The corporate lackeys at CBS News cannot be happy with this development, as their planned last-minute self-censorship has now gone badly awry. Ironically, many more people will view their pulled story than had they just broadcast it as normal on their old legacy platform.
Source: CNN
CBS News editor in chief Bari Weiss decided to shelve a planned “60 Minutes” story titled “Inside CECOT,” creating an uproar inside CBS, but the report has reached a worldwide audience anyway.

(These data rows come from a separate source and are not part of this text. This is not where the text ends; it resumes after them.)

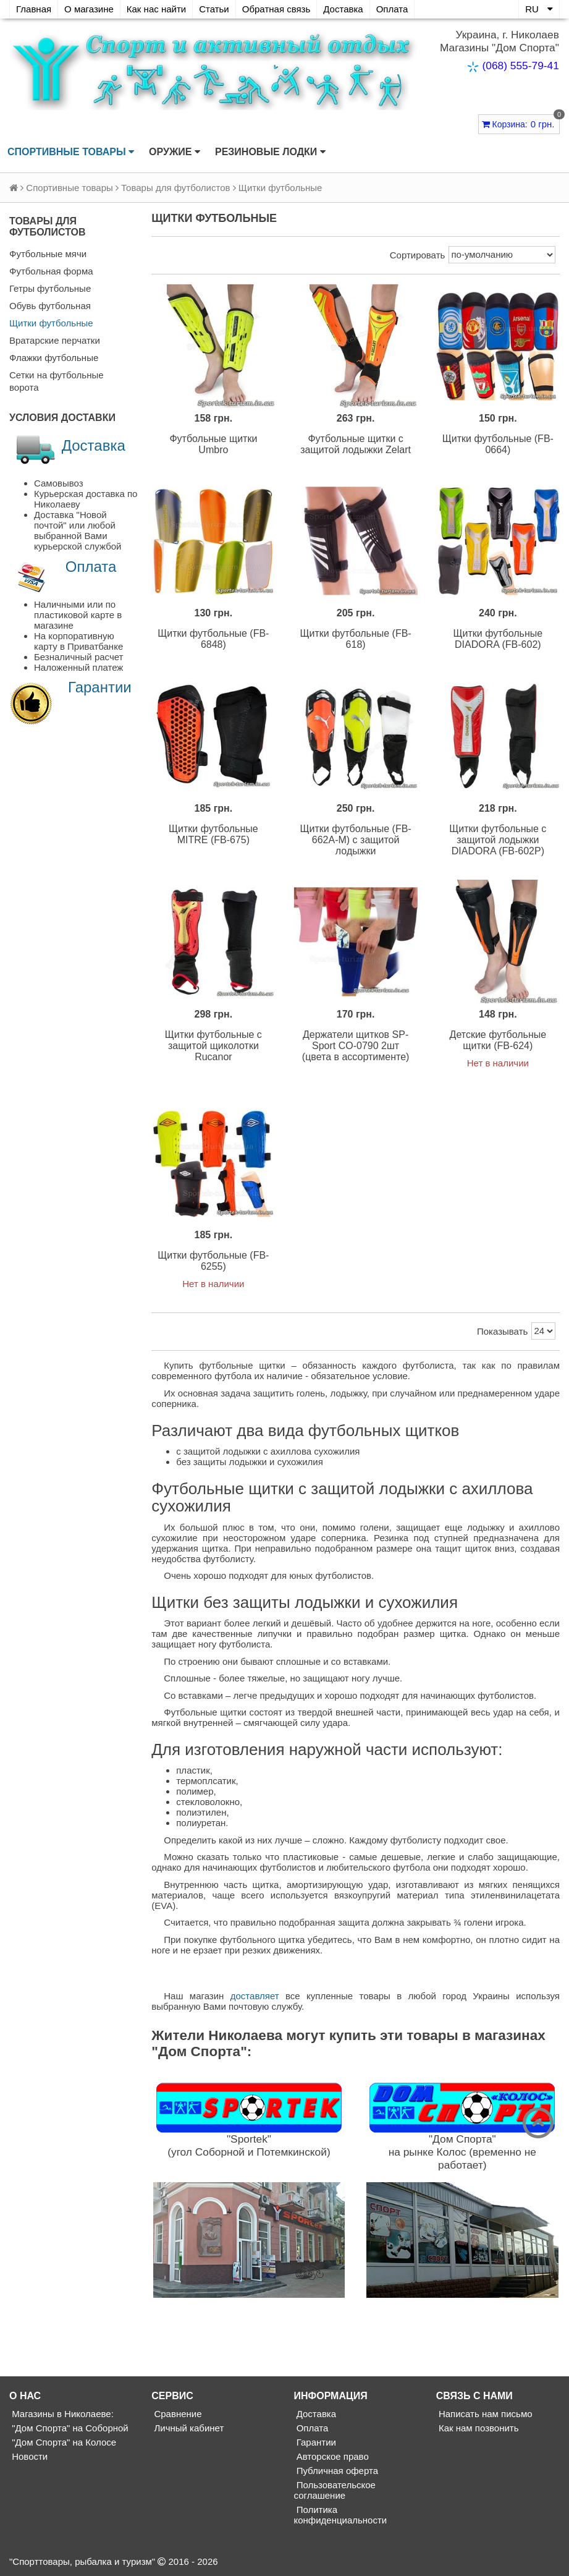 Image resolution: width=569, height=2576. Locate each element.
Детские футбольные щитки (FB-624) (498, 1040)
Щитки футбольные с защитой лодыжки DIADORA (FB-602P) (497, 839)
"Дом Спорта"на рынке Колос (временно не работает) (462, 2152)
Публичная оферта (336, 2470)
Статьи (214, 9)
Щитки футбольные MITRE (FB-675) (213, 834)
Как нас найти (156, 9)
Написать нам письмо (484, 2413)
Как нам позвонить (477, 2428)
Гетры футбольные (50, 288)
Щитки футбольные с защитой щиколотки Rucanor (213, 1045)
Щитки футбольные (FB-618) (355, 639)
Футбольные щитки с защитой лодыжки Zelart (355, 444)
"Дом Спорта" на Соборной (69, 2428)
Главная (33, 9)
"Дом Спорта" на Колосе (62, 2442)
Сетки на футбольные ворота (56, 381)
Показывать (502, 1331)
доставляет (254, 1996)
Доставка (343, 9)
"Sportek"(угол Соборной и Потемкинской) (248, 2145)
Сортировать (417, 255)
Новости (28, 2456)
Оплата (392, 9)
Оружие (174, 152)
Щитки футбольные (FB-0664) (498, 444)
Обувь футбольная (50, 305)
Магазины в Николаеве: (61, 2413)
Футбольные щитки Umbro (213, 444)
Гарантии (100, 687)
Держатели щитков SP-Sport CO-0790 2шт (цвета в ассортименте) (356, 1045)
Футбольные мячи (47, 254)
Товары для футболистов (175, 187)
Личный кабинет (187, 2428)
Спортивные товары (70, 152)
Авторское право (331, 2456)
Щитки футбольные (51, 323)
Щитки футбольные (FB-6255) (213, 1261)
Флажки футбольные (53, 357)
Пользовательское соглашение (335, 2490)
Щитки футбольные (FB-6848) (213, 639)
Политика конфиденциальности (340, 2514)
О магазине (89, 9)
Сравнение (176, 2413)
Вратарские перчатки (54, 340)
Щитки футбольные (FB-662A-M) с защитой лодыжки (355, 839)
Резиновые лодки (270, 152)
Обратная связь (276, 9)
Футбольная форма (51, 271)
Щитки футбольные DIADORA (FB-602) (498, 639) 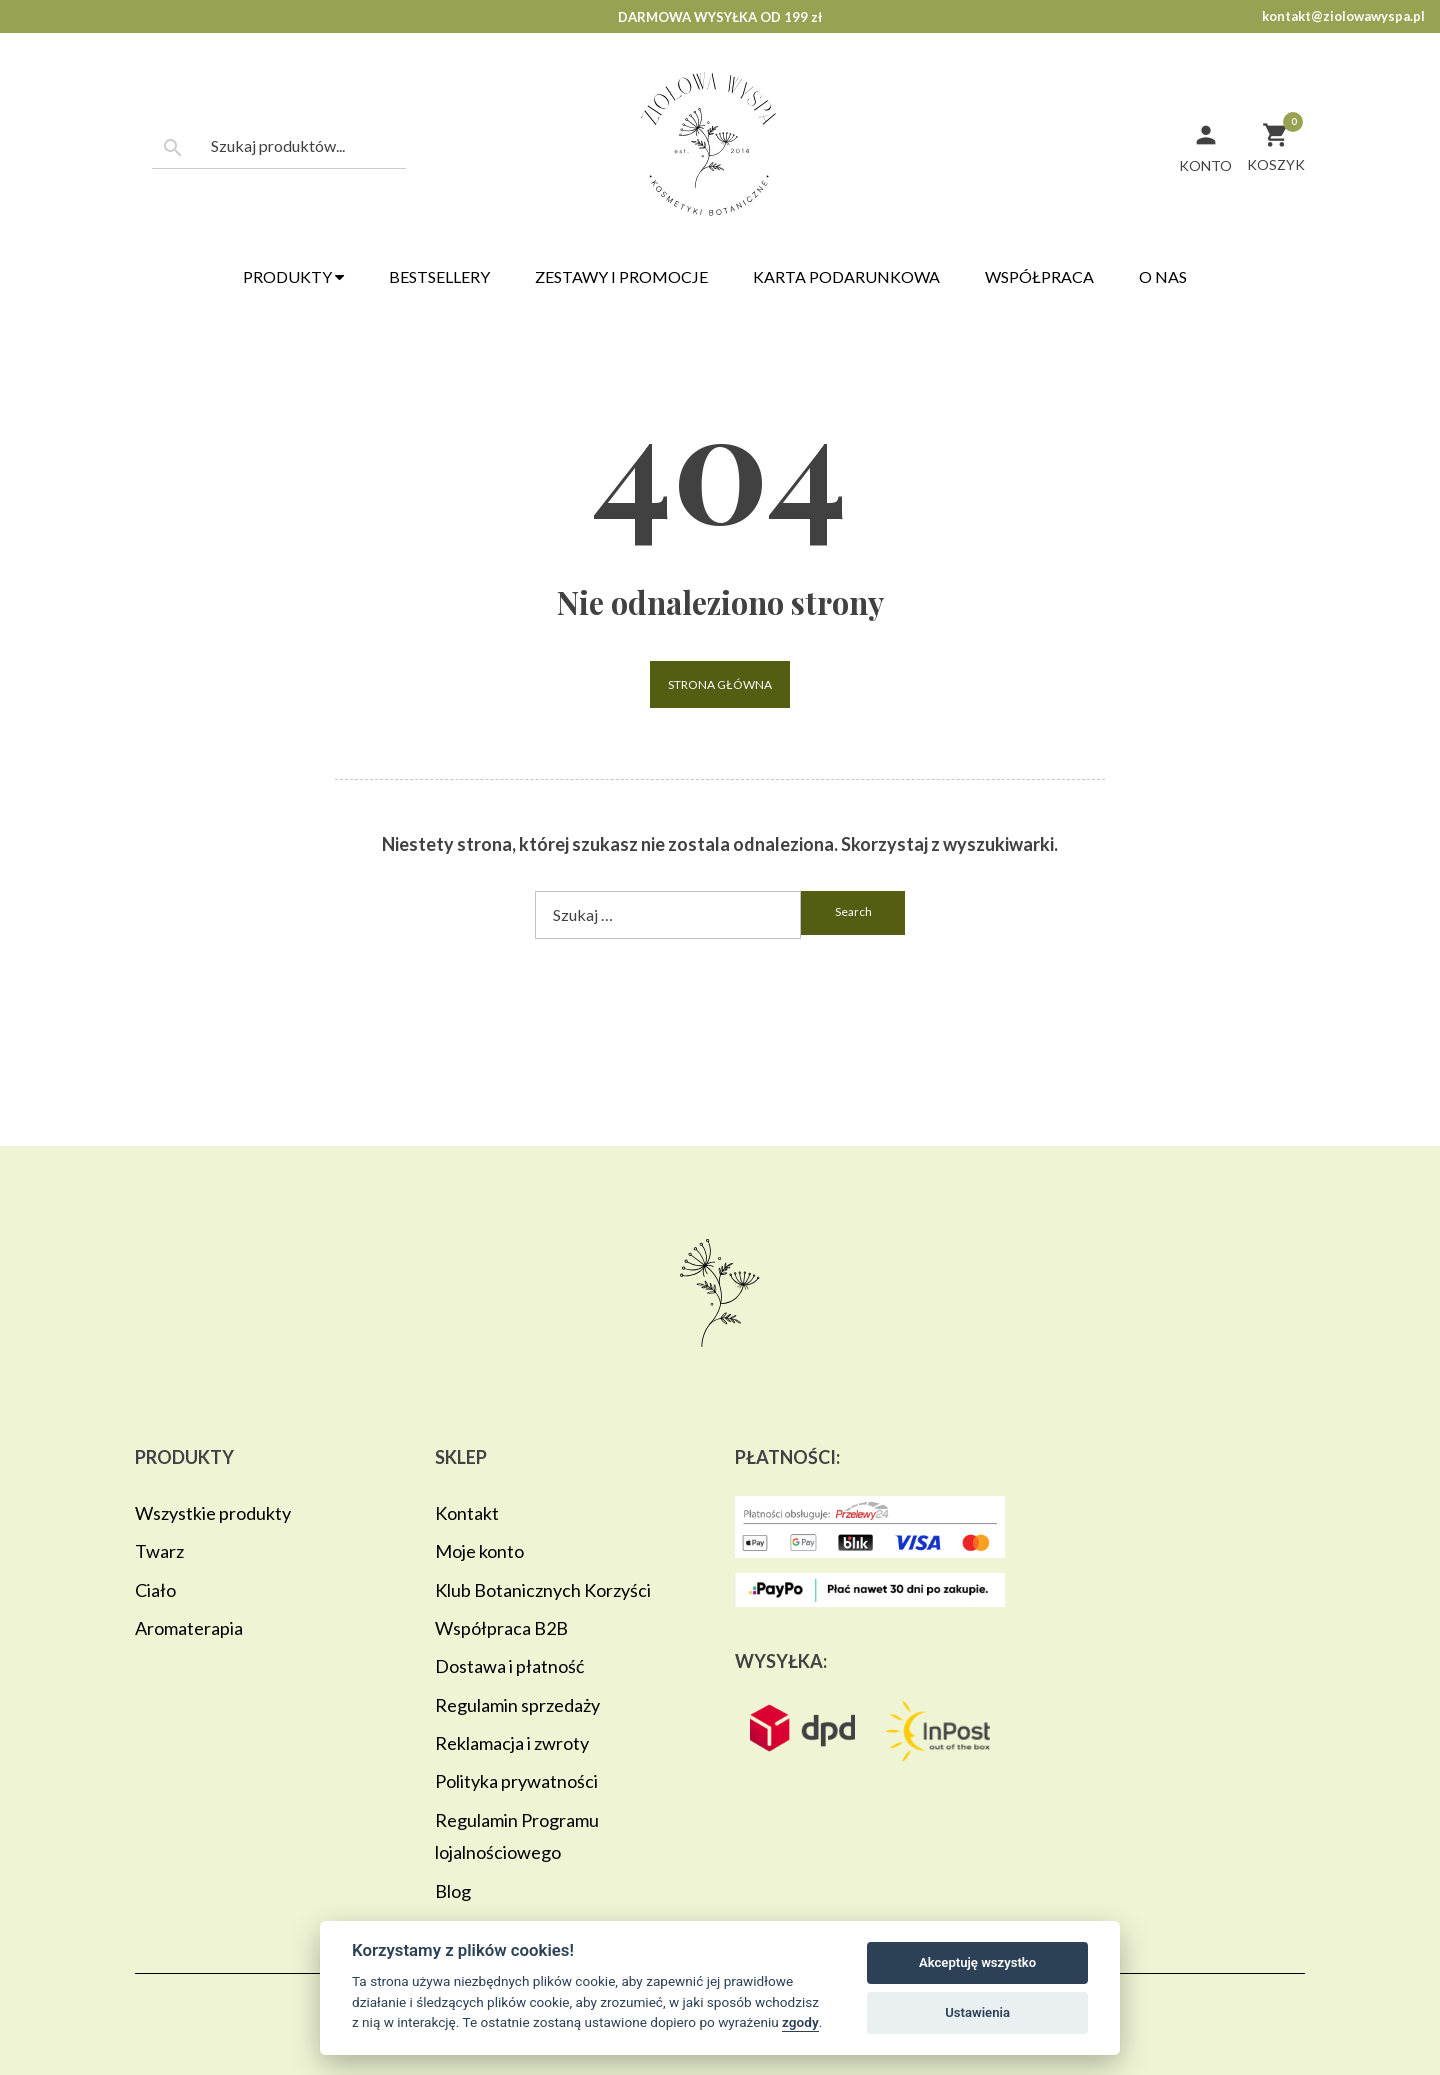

On Monday, some Canadian viewers noticed that the pre-planned “60 Minutes” episode was published on a streaming platform owned by Global TV, the network that has the rights to “60 Minutes” in Canada.
The preplanned episode led with correspondent Sharyn Alfonsi’s story — the one that Weiss stopped from airing in the US because she said it was “not ready.”
Several Canadian viewers shared clips and summaries of the story on social media, and within hours, the videos went viral on platforms like Reddit and Bluesky.
“Watch fast,” one of the Canadian viewers wrote on Bluesky, predicting that CBS would try to have the videos taken offline.
Which did happen, at YouTube and elsewhere, when it went up. As Stetler noted, though, some at CBS News (as opposed to Bari Weiss) thought this was “best thing that could have happened.”